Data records

○ ○ ○

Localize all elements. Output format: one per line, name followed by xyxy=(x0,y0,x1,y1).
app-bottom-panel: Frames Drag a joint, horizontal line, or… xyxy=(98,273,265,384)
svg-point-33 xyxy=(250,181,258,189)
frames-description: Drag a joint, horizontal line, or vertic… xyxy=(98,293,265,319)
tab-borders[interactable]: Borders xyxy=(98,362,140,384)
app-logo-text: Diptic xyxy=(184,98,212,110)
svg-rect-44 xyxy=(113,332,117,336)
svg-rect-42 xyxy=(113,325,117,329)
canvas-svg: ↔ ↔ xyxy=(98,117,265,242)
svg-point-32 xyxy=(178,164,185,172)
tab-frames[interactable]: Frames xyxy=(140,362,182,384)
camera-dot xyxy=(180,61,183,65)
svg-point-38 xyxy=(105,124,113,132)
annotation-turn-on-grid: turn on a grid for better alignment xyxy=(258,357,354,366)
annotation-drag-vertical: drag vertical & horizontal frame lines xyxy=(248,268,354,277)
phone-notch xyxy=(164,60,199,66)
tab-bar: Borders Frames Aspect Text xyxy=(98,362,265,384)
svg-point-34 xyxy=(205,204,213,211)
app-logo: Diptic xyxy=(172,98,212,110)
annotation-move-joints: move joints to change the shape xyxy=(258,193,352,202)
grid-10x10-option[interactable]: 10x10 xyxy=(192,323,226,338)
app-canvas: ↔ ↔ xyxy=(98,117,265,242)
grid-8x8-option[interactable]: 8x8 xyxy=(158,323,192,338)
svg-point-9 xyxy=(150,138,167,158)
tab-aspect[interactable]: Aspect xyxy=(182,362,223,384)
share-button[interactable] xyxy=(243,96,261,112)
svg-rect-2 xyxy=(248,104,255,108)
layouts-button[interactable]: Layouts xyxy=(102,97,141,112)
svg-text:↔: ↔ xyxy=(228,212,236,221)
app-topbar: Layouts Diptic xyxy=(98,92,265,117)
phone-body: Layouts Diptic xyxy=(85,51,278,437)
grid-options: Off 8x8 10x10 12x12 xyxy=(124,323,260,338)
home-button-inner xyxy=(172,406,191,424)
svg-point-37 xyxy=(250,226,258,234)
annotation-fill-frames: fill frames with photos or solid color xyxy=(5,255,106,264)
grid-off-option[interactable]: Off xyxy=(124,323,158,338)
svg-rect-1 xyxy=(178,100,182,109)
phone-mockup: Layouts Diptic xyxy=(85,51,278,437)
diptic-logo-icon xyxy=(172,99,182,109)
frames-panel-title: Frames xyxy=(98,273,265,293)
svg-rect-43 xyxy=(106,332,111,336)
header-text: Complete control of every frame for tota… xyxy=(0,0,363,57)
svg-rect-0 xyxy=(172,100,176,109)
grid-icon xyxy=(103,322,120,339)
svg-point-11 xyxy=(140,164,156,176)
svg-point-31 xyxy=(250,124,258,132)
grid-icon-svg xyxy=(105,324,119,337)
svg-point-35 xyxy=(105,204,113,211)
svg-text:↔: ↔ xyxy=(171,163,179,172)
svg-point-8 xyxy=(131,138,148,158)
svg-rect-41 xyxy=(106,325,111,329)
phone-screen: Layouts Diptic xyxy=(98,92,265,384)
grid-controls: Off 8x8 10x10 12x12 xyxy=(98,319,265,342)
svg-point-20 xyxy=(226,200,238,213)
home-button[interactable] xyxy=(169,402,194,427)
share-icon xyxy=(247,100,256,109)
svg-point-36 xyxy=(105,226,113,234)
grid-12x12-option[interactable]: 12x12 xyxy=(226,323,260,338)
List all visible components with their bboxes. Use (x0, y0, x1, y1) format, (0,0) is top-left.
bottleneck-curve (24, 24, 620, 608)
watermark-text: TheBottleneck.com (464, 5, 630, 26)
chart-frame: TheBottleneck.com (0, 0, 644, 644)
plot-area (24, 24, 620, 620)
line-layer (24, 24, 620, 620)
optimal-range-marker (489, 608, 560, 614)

○ ○ ○

PROBLEM STATEMENT —
Copy whichever lines of the records above contain the word "horizontal".

RESPONSE TO THIS EXERCISE —
app-bottom-panel: Frames Drag a joint, horizontal line, or… xyxy=(98,273,265,384)
frames-description: Drag a joint, horizontal line, or vertic… xyxy=(98,293,265,319)
annotation-drag-vertical: drag vertical & horizontal frame lines xyxy=(248,268,354,277)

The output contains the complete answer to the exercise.